**WORK REQUIRED**
A faithful copy of every record is needed here. Images must not appear in it.

==*==

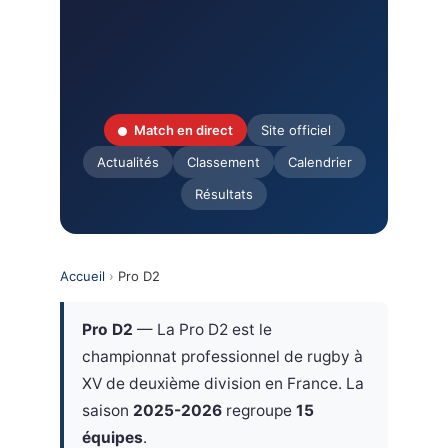
Match en direct
Site officiel
Actualités
Classement
Calendrier
Résultats
Accueil
›
Pro D2
Pro D2
— La Pro D2 est le
championnat professionnel de rugby à
XV de deuxième division en France. La
saison
2025-2026
regroupe
15
équipes
.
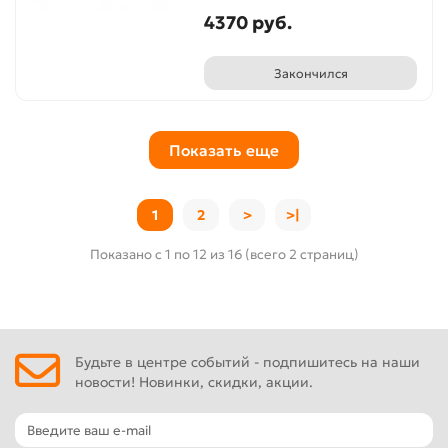
4370 руб.
Закончился
Показать еще
1
2
>
>|
Показано с 1 по 12 из 16 (всего 2 страниц)
Будьте в центре событий - подпишитесь на наши
новости! Новинки, скидки, акции.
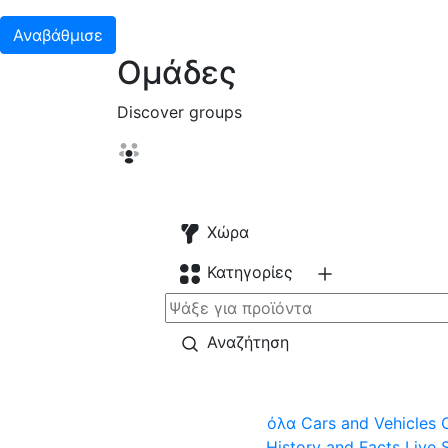
Αναβάθμισε
Ομάδες
Discover groups
Χώρα
Κατηγορίες
Αναζήτηση
όλα
Cars and Vehicles
History and Facts
Live 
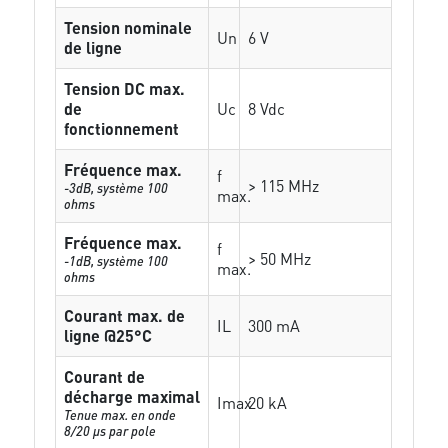
Tension nominale
Un
6 V
de ligne
Tension DC max.
de
Uc
8 Vdc
fonctionnement
Fréquence max.
f
> 115 MHz
-3dB, système 100
max.
ohms
Fréquence max.
f
> 50 MHz
-1dB, système 100
max.
ohms
Courant max. de
IL
300 mA
ligne @25°C
Courant de
décharge maximal
Imax
20 kA
Tenue max. en onde
8/20 µs par pole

==*==

**EXERCISE SOLUTION**
Match en direct
Site officiel
Actualités
Classement
Calendrier
Résultats
Accueil
›
Pro D2
Pro D2
— La Pro D2 est le
championnat professionnel de rugby à
XV de deuxième division en France. La
saison
2025-2026
regroupe
15
équipes
.
4370 руб.
Закончился
Показать еще
1
2
>
>|
Показано с 1 по 12 из 16 (всего 2 страниц)
Будьте в центре событий - подпишитесь на наши
новости! Новинки, скидки, акции.
Αναβάθμισε
Ομάδες
Discover groups
Χώρα
Κατηγορίες
Αναζήτηση
όλα
Cars and Vehicles
History and Facts
Live 
Tension nominale
Un
6 V
de ligne
Tension DC max.
de
Uc
8 Vdc
fonctionnement
Fréquence max.
f
> 115 MHz
-3dB, système 100
max.
ohms
Fréquence max.
f
> 50 MHz
-1dB, système 100
max.
ohms
Courant max. de
IL
300 mA
ligne @25°C
Courant de
décharge maximal
Imax
20 kA
Tenue max. en onde
8/20 µs par pole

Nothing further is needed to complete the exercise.